Hayır! Sadece inanasınız gelmiyor! Hepsi bu! İnanmak istendiği zaman, ona
direnecek hiçbir karşı kanıt olamaz!..’’
Mayıs 2023 seçimlerine giden süreçte muhalefetin geniş
kesimlerinin Kılıçdaroğlu’nun adaylığına, onun seçim performansına ve
kazanılacak zafere dair müthiş inançları, bana Pirandello’nun on yıllar önce
okuduğum bu oyununu hatırlattı. Gerçekten de seçimlere giden süreçte,
Kılıçdaroğlu’nun cumhurbaşkanlığı seçimlerini kazanacağına dair inanç, sadece
on milyonlarla ifade edilen muhalif seçmen kitlesini değil, kimi siyasal
analistleri, gazetecileri ve süreçte son derece önemli rolleri olan kimi
siyasetçileri de etkisi altına almıştı. Muhalif medyada konuşan ‘Altılı
Masa’nın üç siyasi İslam kökenli partisinin sözcüleri, gazeteciler ve kanaat
önderleri, sokak röportajlarındaki yurttaşlar, başta Kılıçdaroğlu gelmek üzere
CHP yöneticileri ve solun ve Kürt hareketinin geniş kesimleri, çok içten bir
biçimde ve her fırsatta, muhalefetin zaferini ve Erdoğan’ın yenilgisini adeta ilan
etmekteydiler.
Oysa Pirandello’nun oyunundaki gibi bu seçimler öncesinde
de muhalefetin bu kanaati ve inancı tam bir yanılsamayı ifade ediyordu. Çünkü
nasıl Pirandello’nun kahramanı kayıp Cia’nın on yıl sonra tüm gençliği ve
güzelliği ile geri dönmesi olanaksız idiyse, Kılıçdaroğlu’nun da Erdoğan’a
karşı zaferi imkânsızdı. CHP genel başkanı, muhalefetin içinden çıkabilecek ve
Erdoğan’ı alt edeceği ya da zorlayacağı düşünülebilecek en kötü adaydı. Bunu
her şeyden önce Erdoğan biliyordu, Bahçeli de biliyordu. O nedenle oldukça
erken tarihlerden itibaren onun adaylığını tercih ettiklerini açıkça ifade
etmişlerdi. Ama işte CHP’den HDP’ye, oradan TİP ve başka sol gruplar etrafında
toplanmış on milyonlarla ifade edilen devasa bir muhalif kitle bu imkânsızın gerçekleşeceğine
içtenlikle inanmıştı. Tabii bu arada tıpkı Pirandello’nun oyununda olduğu gibi,
muhalif cephede de gerçekte hiç mi hiç inanmadıkları halde Kılıçdaroğlu’nun
kazanacağını sinik bir biçimde dile getirenler olduğunu da unutmamak gerek.

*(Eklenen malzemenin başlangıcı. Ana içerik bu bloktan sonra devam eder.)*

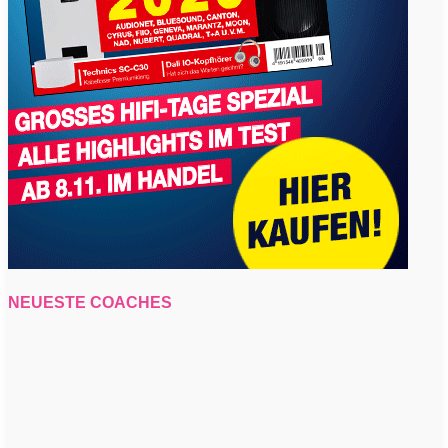
NEUESTE COACHES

Sonunda seçimler yaşandı ve Kılıçdaroğlu’nun sadece bu
seçimde zaferini değil, Erdoğan’ı biraz olsun zorlayabileceğini hayal etmenin
bile ne kadar büyük bir yanılsama olduğu herkes tarafından görüldü. Elbette
yaşanan sadece bir seçim yenilgisi de değildi. Muhalif cephede, yanılsamanın
büyüklüğü ölçüsünde bir moral bozukluğu ortaya çıktı. Oysa diğer yanda iktidar
cephesi, yirmi yıllık iktidarının ve son yılların ekonomik sorunlarının
yarattığı kaçınılmaz yıpranmayı seçimlerin ardından hızla aşacak, kendisini
toparlayacak, moral kazanacak, adeta yeniden doğacaktı.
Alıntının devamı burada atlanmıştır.